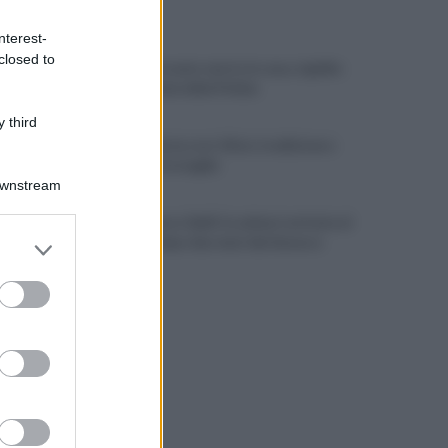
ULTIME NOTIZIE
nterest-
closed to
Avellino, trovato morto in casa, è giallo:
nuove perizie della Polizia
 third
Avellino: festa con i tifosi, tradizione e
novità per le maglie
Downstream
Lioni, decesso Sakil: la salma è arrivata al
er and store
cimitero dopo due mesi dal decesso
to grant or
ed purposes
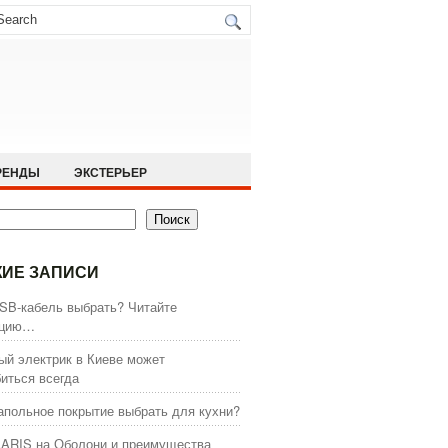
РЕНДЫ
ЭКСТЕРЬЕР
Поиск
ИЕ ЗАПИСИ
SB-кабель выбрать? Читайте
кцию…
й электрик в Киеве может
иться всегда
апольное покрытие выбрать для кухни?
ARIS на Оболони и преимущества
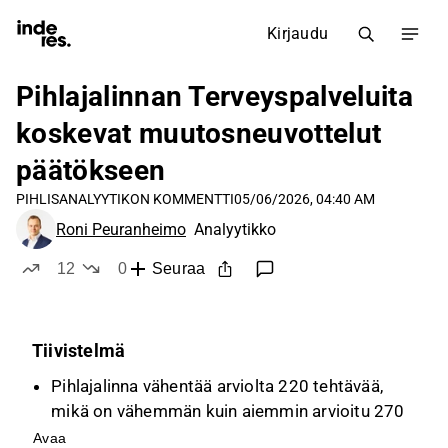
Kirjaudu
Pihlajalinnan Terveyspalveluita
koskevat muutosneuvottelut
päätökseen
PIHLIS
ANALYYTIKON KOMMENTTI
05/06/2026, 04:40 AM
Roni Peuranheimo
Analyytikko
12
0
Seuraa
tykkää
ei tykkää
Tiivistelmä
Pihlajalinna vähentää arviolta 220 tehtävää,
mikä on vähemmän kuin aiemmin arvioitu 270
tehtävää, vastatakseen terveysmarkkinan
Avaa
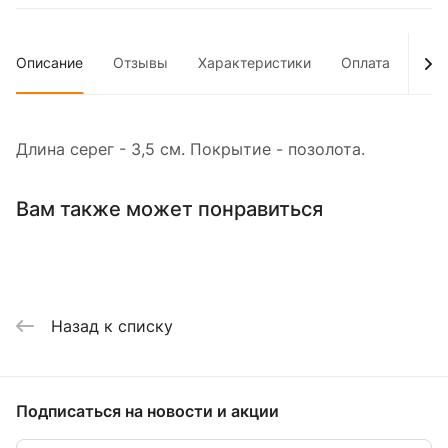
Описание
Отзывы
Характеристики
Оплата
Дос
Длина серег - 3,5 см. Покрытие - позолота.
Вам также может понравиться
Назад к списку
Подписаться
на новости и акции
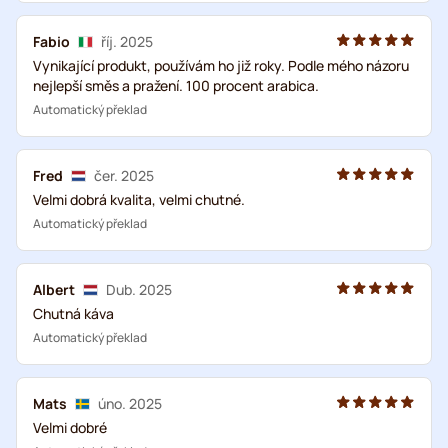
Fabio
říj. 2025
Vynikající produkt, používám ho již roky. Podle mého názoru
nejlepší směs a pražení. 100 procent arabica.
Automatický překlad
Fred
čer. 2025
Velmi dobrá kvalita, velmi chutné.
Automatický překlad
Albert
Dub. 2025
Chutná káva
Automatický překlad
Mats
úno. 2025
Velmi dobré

* * *

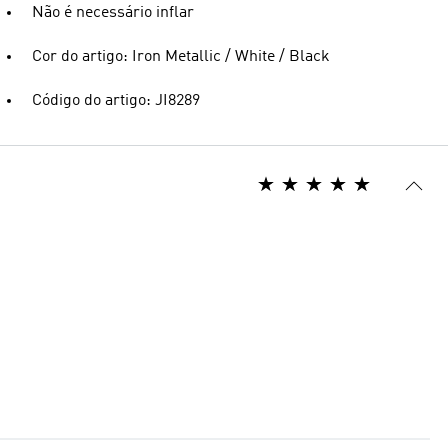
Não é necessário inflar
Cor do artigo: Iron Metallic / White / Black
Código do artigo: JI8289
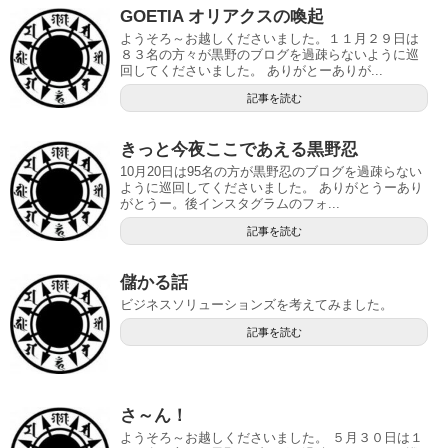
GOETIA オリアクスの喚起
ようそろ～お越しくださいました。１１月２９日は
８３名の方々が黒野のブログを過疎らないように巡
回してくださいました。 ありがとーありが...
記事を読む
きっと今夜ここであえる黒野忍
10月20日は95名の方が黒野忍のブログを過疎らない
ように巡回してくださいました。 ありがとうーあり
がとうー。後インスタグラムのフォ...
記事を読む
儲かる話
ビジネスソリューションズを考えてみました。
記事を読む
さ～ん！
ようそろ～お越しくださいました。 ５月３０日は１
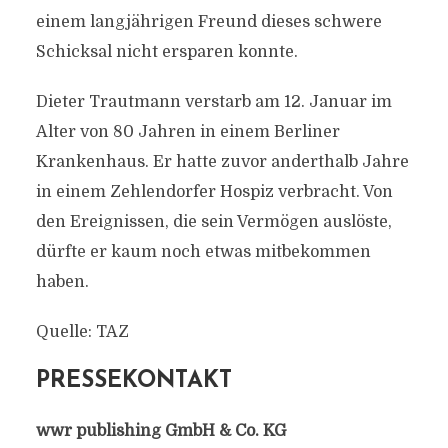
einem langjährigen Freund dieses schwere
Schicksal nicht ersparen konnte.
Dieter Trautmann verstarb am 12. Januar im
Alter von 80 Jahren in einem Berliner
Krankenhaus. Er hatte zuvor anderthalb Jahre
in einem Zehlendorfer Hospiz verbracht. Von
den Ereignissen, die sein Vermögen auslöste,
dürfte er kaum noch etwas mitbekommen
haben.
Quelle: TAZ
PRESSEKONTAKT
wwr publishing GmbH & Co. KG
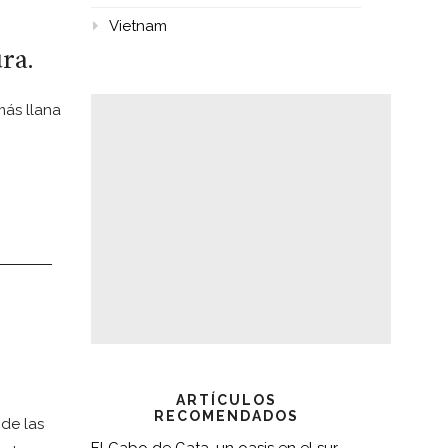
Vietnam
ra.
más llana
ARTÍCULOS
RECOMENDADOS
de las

*WORK REQUIRED*. Using the records above, return verbatim only the part that opens with the line containing "to grant or" and closes with the line containing "Velmi dobré"; pictures stay out.

*RESULT FOR THIS TASK*.
to grant or
ed purposes
РЕНДЫ
ЭКСТЕРЬЕР
Поиск
ИЕ ЗАПИСИ
SB-кабель выбрать? Читайте
кцию…
й электрик в Киеве может
иться всегда
апольное покрытие выбрать для кухни?
ARIS на Оболони и преимущества
Kirjaudu
Pihlajalinnan Terveyspalveluita
koskevat muutosneuvottelut
päätökseen
PIHLIS
ANALYYTIKON KOMMENTTI
05/06/2026, 04:40 AM
Roni Peuranheimo
Analyytikko
12
0
Seuraa
tykkää
ei tykkää
Tiivistelmä
Pihlajalinna vähentää arviolta 220 tehtävää,
mikä on vähemmän kuin aiemmin arvioitu 270
tehtävää, vastatakseen terveysmarkkinan
Avaa
Описание
Отзывы
Характеристики
Оплата
Дос
Длина серег - 3,5 см. Покрытие - позолота.
Вам также может понравиться
Назад к списку
Подписаться
на новости и акции
Fabio
říj. 2025
Vynikající produkt, používám ho již roky. Podle mého názoru
nejlepší směs a pražení. 100 procent arabica.
Automatický překlad
Fred
čer. 2025
Velmi dobrá kvalita, velmi chutné.
Automatický překlad
Albert
Dub. 2025
Chutná káva
Automatický překlad
Mats
úno. 2025
Velmi dobré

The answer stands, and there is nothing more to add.